[Python-Dev] Strategy for converting the decimal module to C (original) (raw)

James Y Knight foom at fuhm.net
Fri Jul 21 17:05:51 CEST 2006


On Jul 21, 2006, at 6:18 AM, Nick Maclaren wrote:

To cut a long story short, it is impractical for a language run-time system to call user-defined handlers with any degree of reliability unless the compiled code and run-time interoperate carefully - I have been there and done that many times, but few people still working have. On architectures with out-of-order execution (and interrupts), you have to assume that an interrupt may occur anywhere, even when the code does not use the relevant facility. Floating-point overflow in the middle of a list insertion? That's to be expected.

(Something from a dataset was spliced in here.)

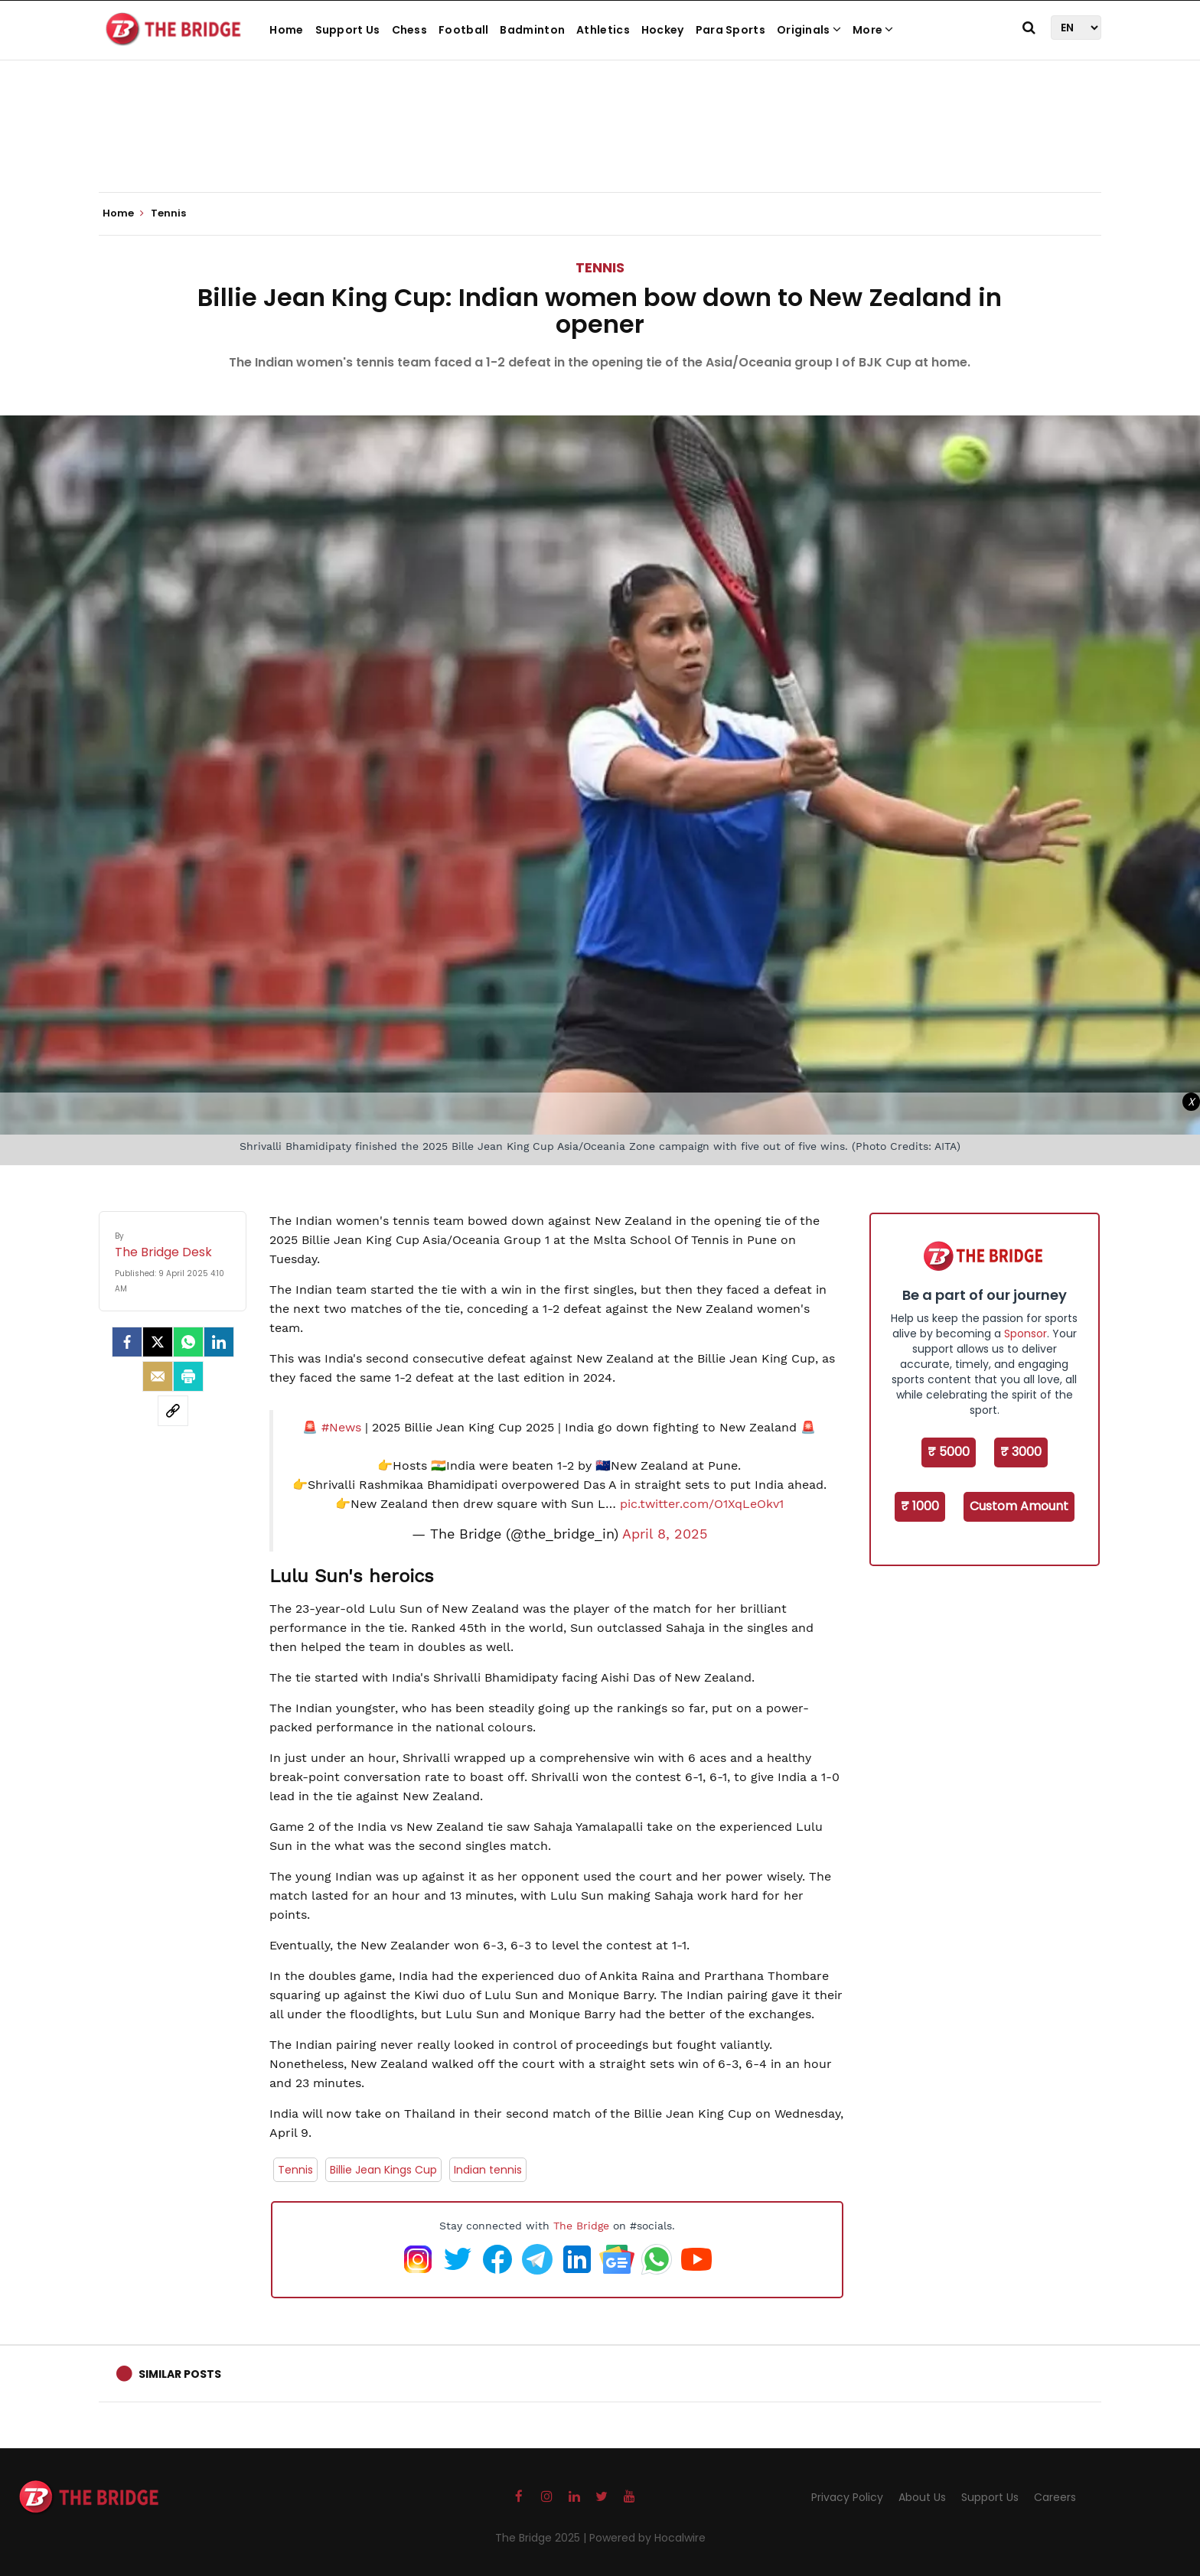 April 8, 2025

While this is a real problem, is it not a general problem as you
are describing it. Processors are perfectly capable of generating
precise interrupts, and the inability to do so has nothing to do with
the out-of-order execution, etc. Almost all interrupts are precise.
The only interesting one which is not, on x86 processors, is the x87
floating point exception, which is basically for historical reasons.
It has never been precise, ever since the actual 8087 coprocessor
chip for the 8086. However, all is not lost: the exception cannot
occur randomly. It can only occur on some floating point
instruction, even if the instruction is not the one the error
actually occurred in. So, unless your list insertion code uses
floating point instructions, you should not get a floating point
exception during your list insertion.

Also, looking forward, the "simd" floating point instructions (ie mmx/ sse/sse2/sse3) do generate precise interrupts. And on x86-64, x87
instructions are deprecated and everyone is recommended to use the
simd ones, instead (so, for example, gcc defaults to using them).